Dec 19, 2006 11:23
A lot has happened since my last serious post (December 5th).
I'll create a list and then explain:
-No more move out.
-Admitting for the first time that I am depressed (right now).
-Decided I need therapy.
-Countless stupid arguments with my best friends.
No more move out is still a sore subject, so I don't feel the need to explain it, so do not ask me.

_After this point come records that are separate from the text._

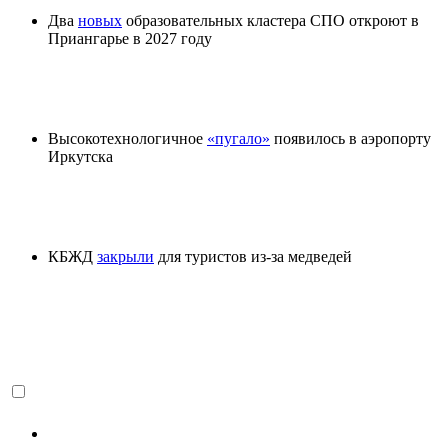
Два
новых
образовательных кластера СПО откроют в
Приангарье в 2027 году
Высокотехнологичное
«пугало»
появилось в аэропорту
Иркутска
КБЖД
закрыли
для туристов из-за медведей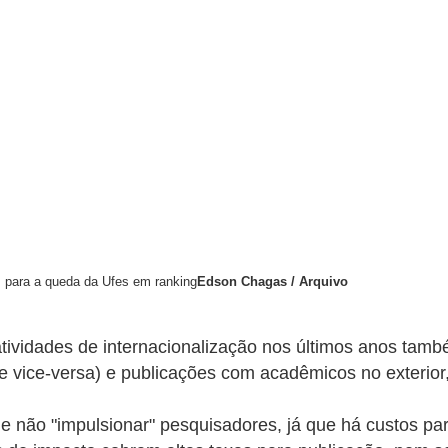
 para a queda da Ufes em ranking
Edson Chagas / Arquivo
atividades de internacionalização nos últimos anos tam
e vice-versa) e publicações com acadêmicos no exterior,
e não "impulsionar" pesquisadores, já que há custos p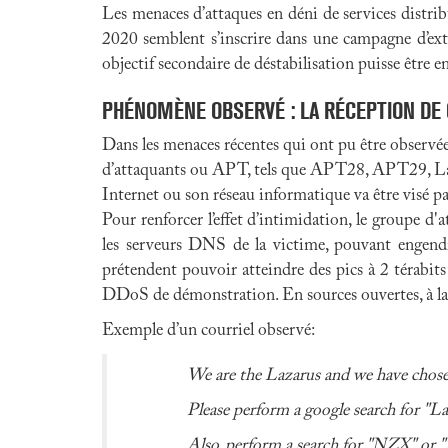
Les menaces d’attaques en déni de services distri
2020 semblent s’inscrire dans une campagne d’ext
objectif secondaire de déstabilisation puisse être e
PHÉNOMÈNE OBSERVÉ : LA RÉCEPTION DE
Dans les menaces récentes qui ont pu être observée
d’attaquants ou APT, tels que APT28, APT29, Laz
Internet ou son réseau informatique va être visé pa
Pour renforcer l’effet d’intimidation, le groupe d
les serveurs DNS de la victime, pouvant engendre
prétendent pouvoir atteindre des pics à 2 térabits
DDoS de démonstration. En sources ouvertes, à la d
Exemple d’un courriel observé:
We are the Lazarus and we have chos
Please perform a google search for "L
Also, perform a search for "NZX" or 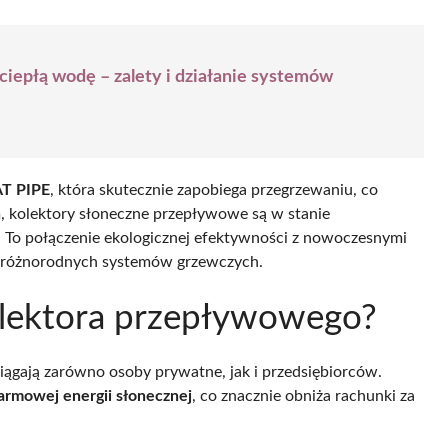
ciepłą wodę – zalety i działanie systemów
AT PIPE
, która skutecznie zapobiega przegrzewaniu, co
m, kolektory słoneczne przepływowe są w stanie
To połączenie ekologicznej efektywności z nowoczesnymi
la różnorodnych systemów grzewczych.
kolektora przepływowego?
ciągają zarówno osoby prywatne, jak i przedsiębiorców.
armowej energii słonecznej
, co znacznie obniża rachunki za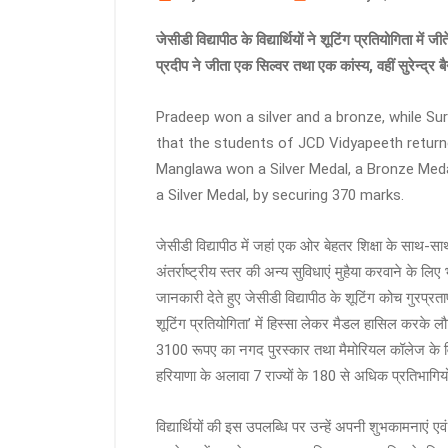
जेसीडी विद्यापीठ के विद्यार्थियों ने शूटिंग प्रतियोगिता में ज
प्रदीप ने जीता एक सिल्वर तथा एक कांस्य, वहीं सुरेन्द्र
Pradeep won a silver and a bronze, while Sur
that the students of JCD Vidyapeeth returne
Manglawa won a Silver Medal, a Bronze Medal
a Silver Medal, by securing 370 marks.
जेसीडी विद्यापीठ में जहां एक ओर बेहतर शिक्षा के साथ-साथ संस
अंतर्राष्ट्रीय स्तर की अन्य सुविधाएं मुहैया करवाने के लि
जानकारी देते हुए जेसीडी विद्यापीठ के शूटिंग कोच गुरप्रता
शूटिंग प्रतियोगिता’ में हिस्सा लेकर मैडल हासिल करके 
3100 रूपए का नगद पुरस्कार तथा मैमोरियल कॉलेज के विद्य
हरियाणा के अलावा 7 राज्यों के 180 से अधिक प्रतिभागिय
विद्यार्थियों की इस उपलब्धि पर उन्हें अपनी शुभकामनाएं एवं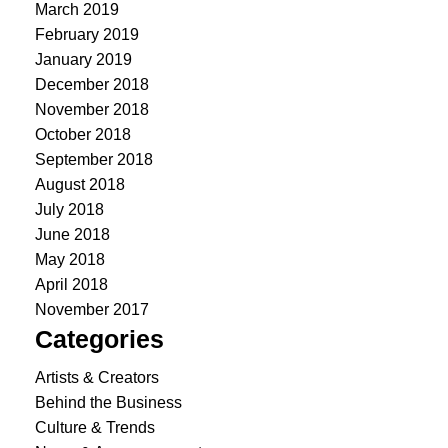
March 2019
February 2019
January 2019
December 2018
November 2018
October 2018
September 2018
August 2018
July 2018
June 2018
May 2018
April 2018
November 2017
Categories
Artists & Creators
Behind the Business
Culture & Trends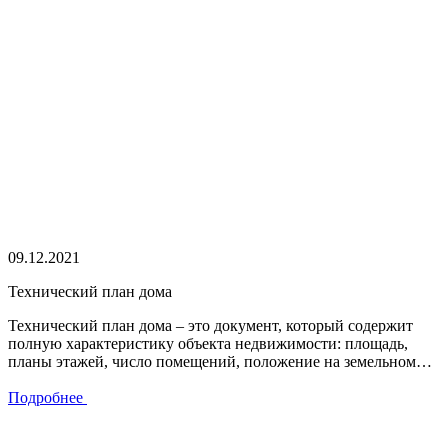
09.12.2021
Технический план дома
Технический план дома – это документ, который содержит
полную характеристику объекта недвижимости: площадь,
планы этажей, число помещений, положение на земельном…
Подробнее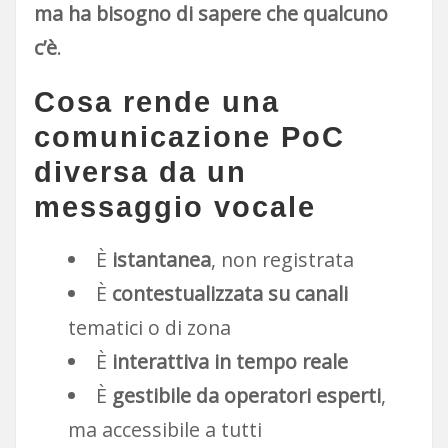
ma ha bisogno di sapere che qualcuno
c’è
.
Cosa rende una
comunicazione PoC
diversa da un
messaggio vocale
È
istantanea
, non registrata
È
contestualizzata su canali
tematici o di zona
È
interattiva in tempo reale
È
gestibile da operatori esperti
,
ma accessibile a tutti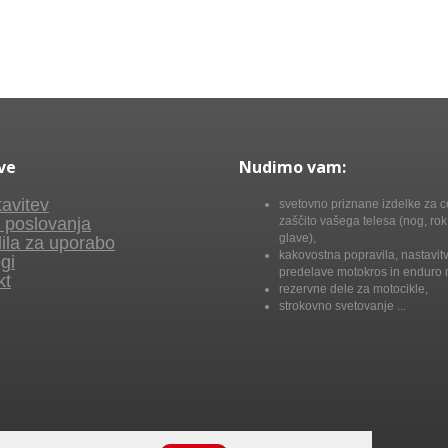
ve
Nudimo vam:
avitev
svetovno priznane izdelke za c
 poslovanja
zaščito vašega telesa (nog, rok,
glave),
ila za uporabo
kakovostna popravila, nastavitv
gi
predelave motokros in enduro 
kt
rezervne dele za motocikle,
strokovno svetovanje ...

Okay, so I have come to terms with the fact that I am depressed. The main reason that I can see is that the most time consuming part of my life at the moment is something I completely hate. I hate school. I hate it so much that the minute I walk out the door to go to school I want to break down and cry. It's not me just being every other kid, it's the fact that I have gone out into the world, saw what it has to offer, listened to what God wants from me, and love it. Imagine going on tour for a whole summer and then going to your senior year. It is very far from easy. And even when I feel like I enjoy school, everyone else is just excelling so far ahead of me, and I am stuck sitting in their dust watching them smile and be happy with what they do. I could get a hundred average in a class and it still won't put a genuine smile on my face. I am sure it would put a fake one there, but it truly will not make me happy.
I need therapy. Badly. My main reason is that I have a lot of theories about how I think, and why I do things, and I need them confirmed or disbarred by a christian who specializes in this.
I am not going to talk about other people on livejournal because that is lame.